Сетевые публикации | страница 13
За короткое время Савонарола фактически сагитировал город на борьбу — произвел этакий «оккупайсиньория», если иметь в виду главную площадь города. Перелом наступил тогда, когда слушателями стали не только нобили: народ, то есть те, которые к процессу Ренессанса отношения не имели никакого, тоже пришли послушать. Народ-то всегда имеется, даже если он никому особенно и не нужен. И, хотя в дебатах Платоновской академии Фичино (это флорентийская академия так называлась) этот самый народ принять участия не мог, но про несправедливость народ понял довольно быстро. Народ и без того подозревал, что высокий Ренессанс создается дорогой ценой — а когда узнал, какой именно ценой, и что там, за стенами палаццо происходит, народ очень расстроился.

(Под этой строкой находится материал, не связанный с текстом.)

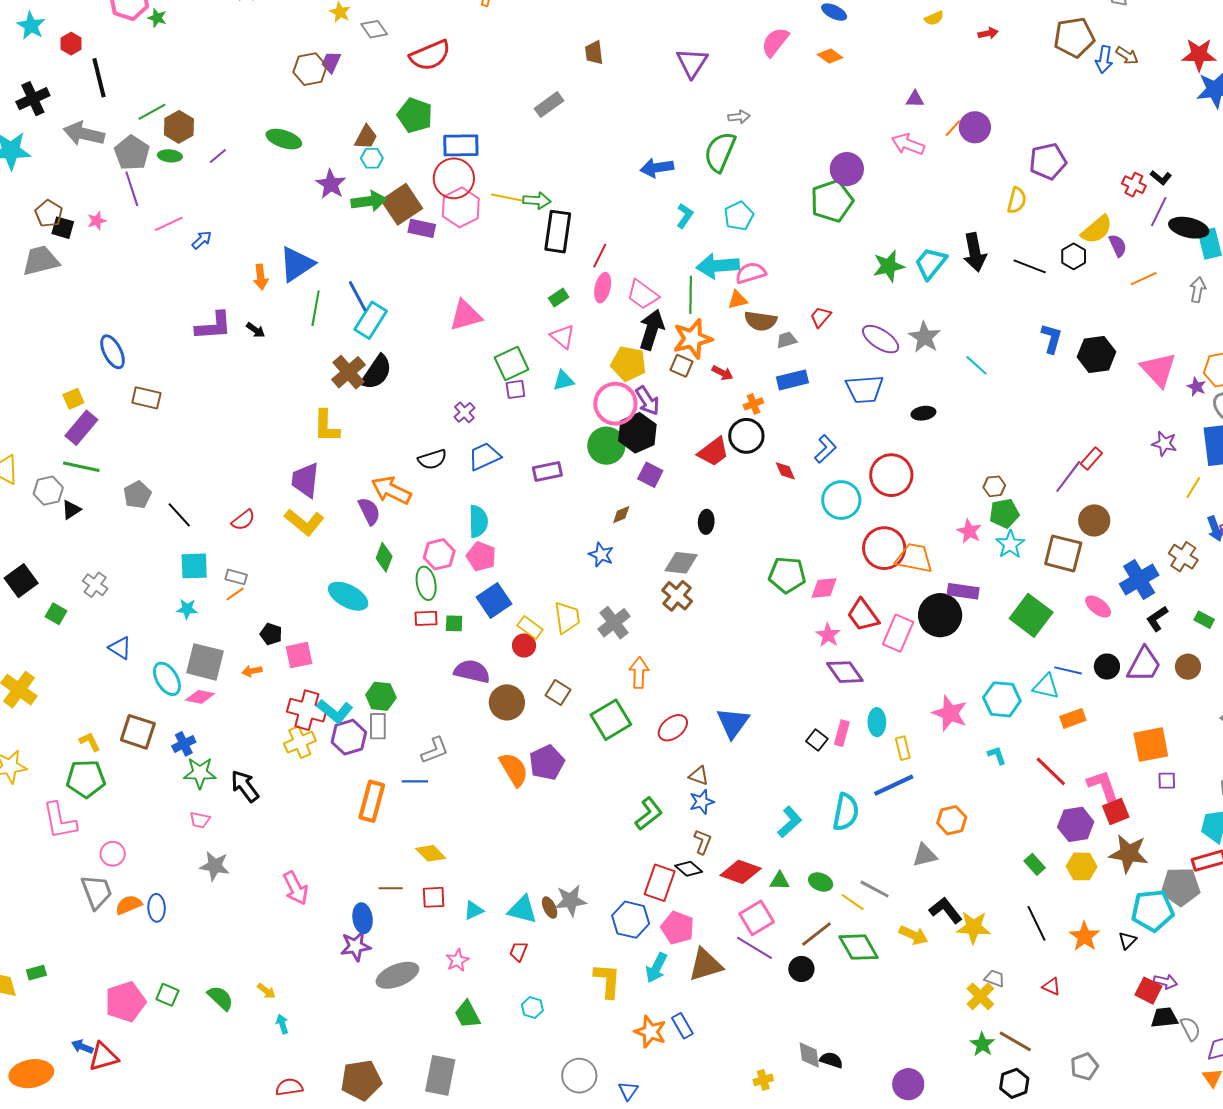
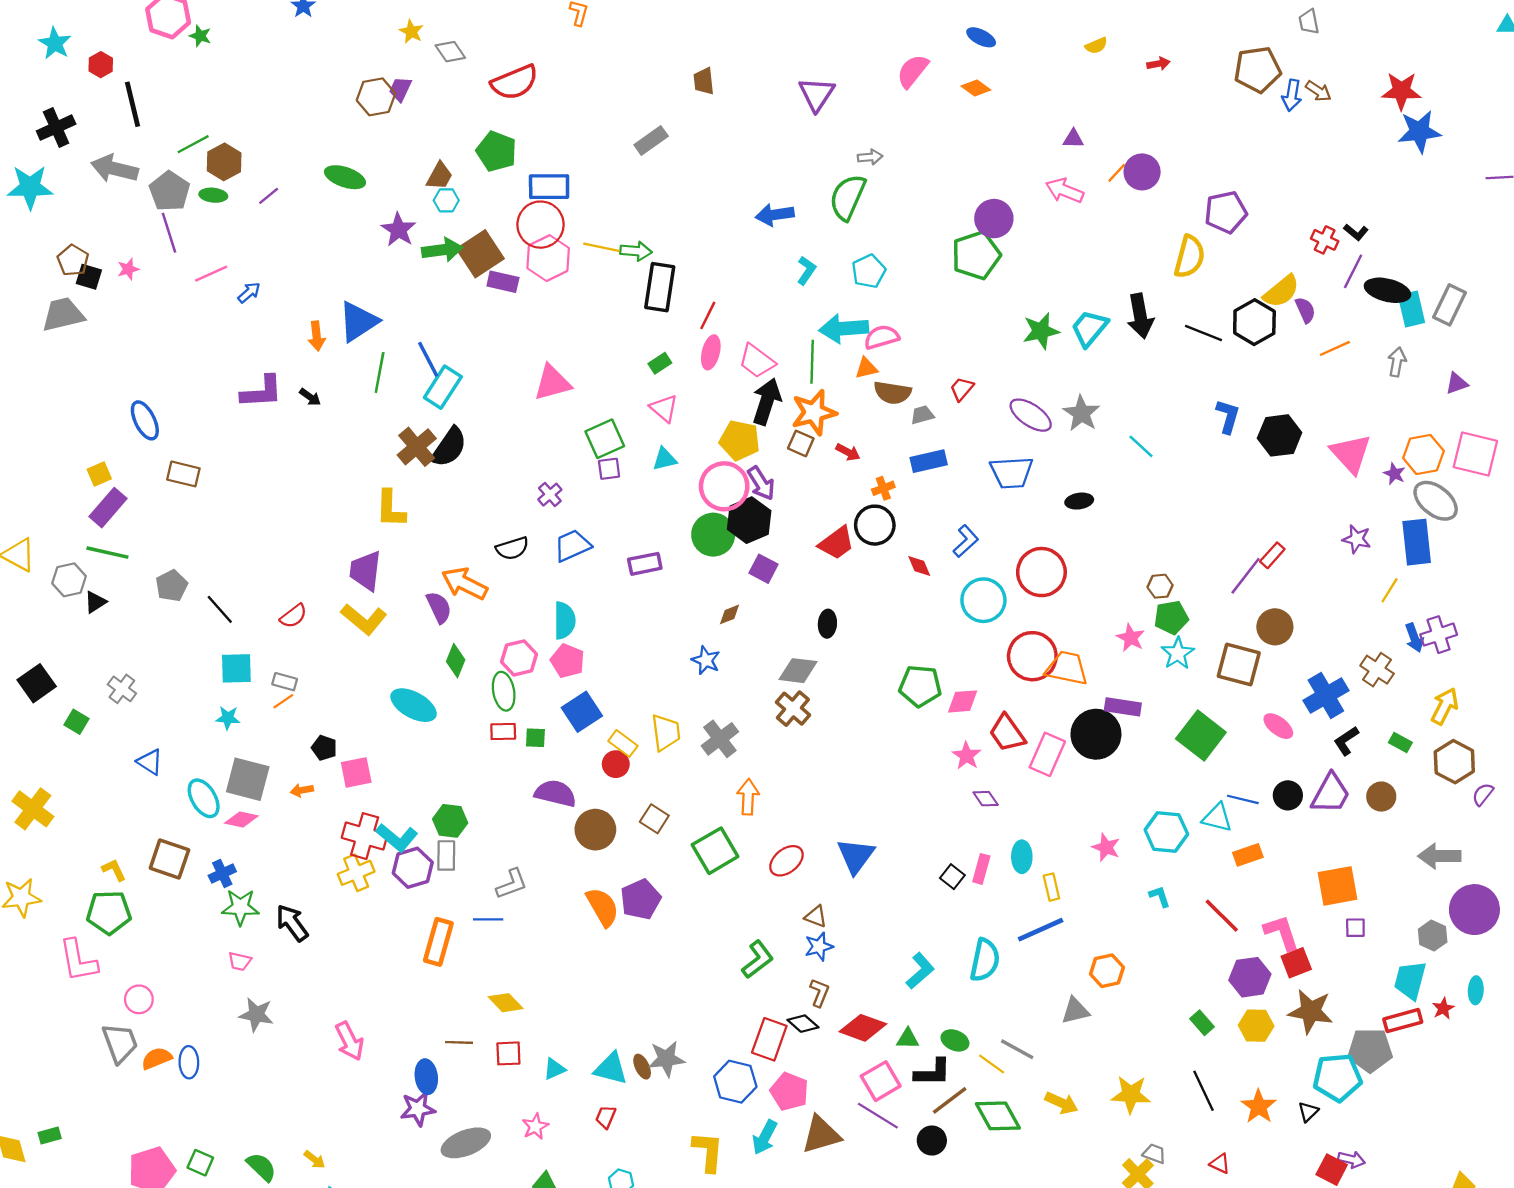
yellow semicircle: (1017, 200) -> (1189, 257), size x1.4
black hexagon: (1074, 256) -> (1254, 322), size x1.5
purple diamond: (845, 672) -> (986, 799), size x0.6
pink star: (950, 713) -> (1106, 847), size x0.7
black L-shape: (946, 910) -> (933, 1072), moved, turned 128

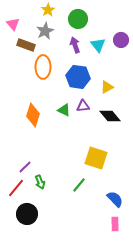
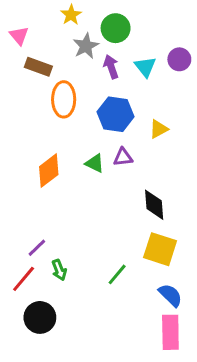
gray star: (45, 31) -> (86, 46), moved
orange diamond: (33, 115) -> (49, 171), turned 35
black diamond: (110, 116) -> (154, 205), moved, turned 35
yellow square: (96, 158) -> (160, 249), moved
pink rectangle: (115, 224) -> (170, 332), size x1.6

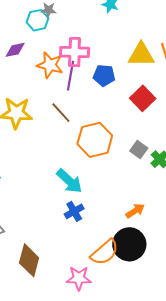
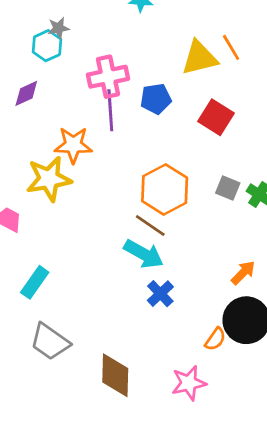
orange star: (50, 65) -> (73, 145), moved
brown line: (61, 113) -> (150, 226), moved
orange semicircle: (105, 252) -> (215, 339), size x0.6

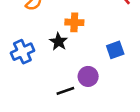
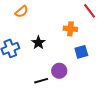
orange cross: (74, 22) -> (70, 29), moved

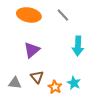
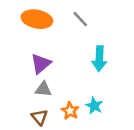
brown triangle: (37, 77) -> (39, 117), moved
gray triangle: (15, 83) -> (43, 89), moved

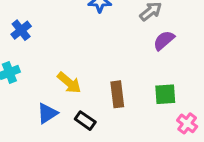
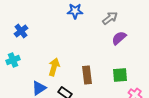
yellow arrow: (69, 83) -> (54, 67), turned -114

Досадно для власти было то, что многие интеллектуалы, как бы это помягче сказать, — пошли с революцией. Примкнули к анчоусам и заговорили в один голос с быдлом. Боттичелли, например, расчувствовался и сжег некоторые картины. Жители Флоренции стали устраивать на площадях города «костры суеты»: швыряли в огонь все, что представлялось им образчиком общественного паразитизма. Представляете, это как если сегодня бы палили инсталляции или меню ресторанов молекулярной кухни, или, скажем, дорогие автомобили. Вот и Боттичелли бросил в огонь картины. «Весну» он, кстати, не сжег — а другие вещи сжег, и я склонен доверять его выбору. До того в огне уже погибла одна из его работ — по заказу Медичи он написал казнь семьи Пацци, изобразил как заговорщики висят с высунутыми языками — рисунок сохранился. Мне всегда казалось, что костром суеты он уравновесил спасительный для своей посмертной репутации пожар.
Затем события развивались стремительно: умер папа Иннокентий, умер Лоренцо — и монах-обличитель стал на короткое время буквальным правителем Флоренции, он успел провозгласить город — республикой Христа. Это была безумная затея. В отличие, скажем, от большевистской России, эта республика не располагала ни войсками, ни природными ресурсами, а окружена была врагами, в относительном превосходстве более сильными, нежели английский мурманский десант или корниловские батальоны. Это было столь же самоубийственно, как и Парижская коммуна — только там версальцы позвали пруссаков Бисмарка, а тут папа воспользовался услугами императора, с коим до того враждовал.
Однако, исходя из практики соглашений и альянсов, первое, что сделал новый папа Александр, было попыткой уладить миром. Борджиа написал любезное письмо. Предложил Савонароле стать кардиналом (ну, допустим, директором Аэрофлота или губернатором Поволжья — как у нас обычно оценивают либеральные усилия). Он предложил ему за хорошие деньги выступать с проповедями в богатой церкви Риме (скажем, давать в Лондоне перед избранной обеспеченной публикой концерты «Гражданин поп»), он объяснил попу, что гонорары за кафедральный конферанс вполне могут выражаться в миллионах, и хранить деньги не надо в медичийских банках — можно и дома в конвертах. В то время, как и теперь, власть быстро срасталась с оппозиционерами: как и сегодня, заключались браки между семьями папистов и имперцев, династические союзы скрепляли дележ провинций, а кардинальская шапка венчала карьеру смутьяна, который выступал против папы.